(TASK PROMPT): What you write must be the listing below in full, word for word, minus its pictures.
= = = = =
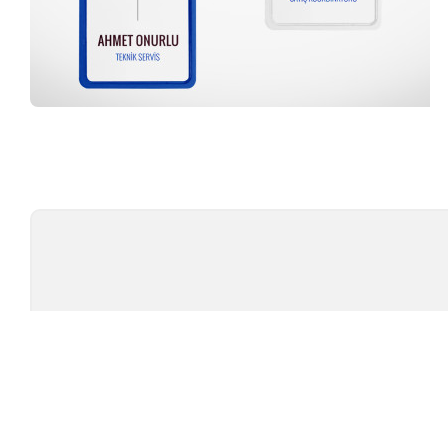
Profesyonel Ekip
TÜ
TEST CIHAZLARI
MARKAL
AMBALAJ TEST CIHAZLARI
TESTOMET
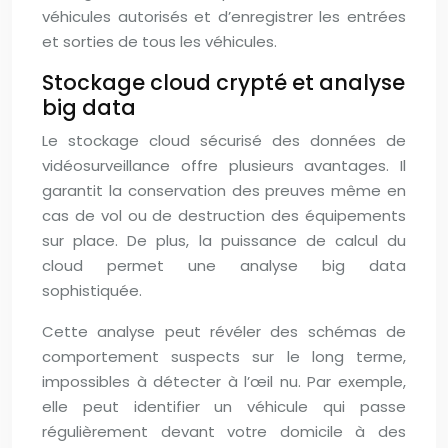
véhicules autorisés et d’enregistrer les entrées
et sorties de tous les véhicules.
Stockage cloud crypté et analyse
big data
Le stockage cloud sécurisé des données de
vidéosurveillance offre plusieurs avantages. Il
garantit la conservation des preuves même en
cas de vol ou de destruction des équipements
sur place. De plus, la puissance de calcul du
cloud permet une analyse big data
sophistiquée.
Cette analyse peut révéler des schémas de
comportement suspects sur le long terme,
impossibles à détecter à l’œil nu. Par exemple,
elle peut identifier un véhicule qui passe
régulièrement devant votre domicile à des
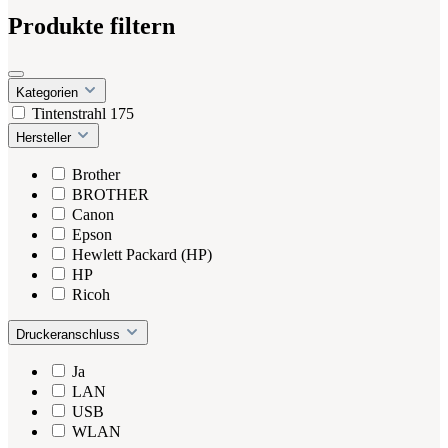
Produkte filtern
Kategorien
Tintenstrahl
175
Hersteller
Brother
BROTHER
Canon
Epson
Hewlett Packard (HP)
HP
Ricoh
Druckeranschluss
Ja
LAN
USB
WLAN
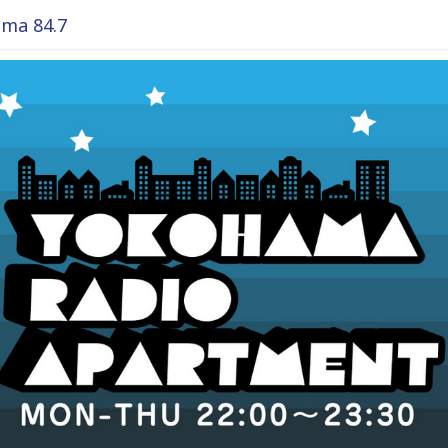
ma 84.7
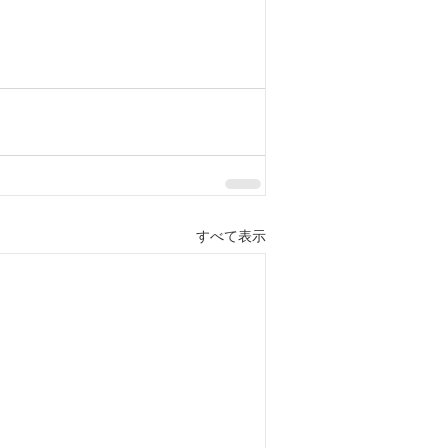
すべて表示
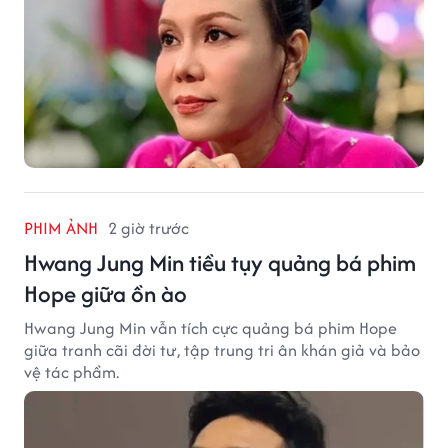
PHIM ẢNH
2 giờ trước
Hwang Jung Min tiều tụy quảng bá phim
Hope giữa ồn ào
Hwang Jung Min vẫn tích cực quảng bá phim Hope
giữa tranh cãi đời tư, tập trung tri ân khán giả và bảo
vệ tác phẩm.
= = = = =
(TASK RESPONSE):
Profesyonel Ekip
TÜ
TEST CIHAZLARI
MARKAL
AMBALAJ TEST CIHAZLARI
TESTOMET
véhicules autorisés et d’enregistrer les entrées
et sorties de tous les véhicules.
Stockage cloud crypté et analyse
big data
Le stockage cloud sécurisé des données de
vidéosurveillance offre plusieurs avantages. Il
garantit la conservation des preuves même en
cas de vol ou de destruction des équipements
sur place. De plus, la puissance de calcul du
cloud permet une analyse big data
sophistiquée.
Cette analyse peut révéler des schémas de
comportement suspects sur le long terme,
impossibles à détecter à l’œil nu. Par exemple,
elle peut identifier un véhicule qui passe
régulièrement devant votre domicile à des
Produkte filtern
Kategorien
Tintenstrahl
175
Hersteller
Brother
BROTHER
Canon
Epson
Hewlett Packard (HP)
HP
Ricoh
Druckeranschluss
Ja
LAN
USB
WLAN
ma 84.7
すべて表示
PHIM ẢNH
2 giờ trước
Hwang Jung Min tiều tụy quảng bá phim
Hope giữa ồn ào
Hwang Jung Min vẫn tích cực quảng bá phim Hope
giữa tranh cãi đời tư, tập trung tri ân khán giả và bảo
vệ tác phẩm.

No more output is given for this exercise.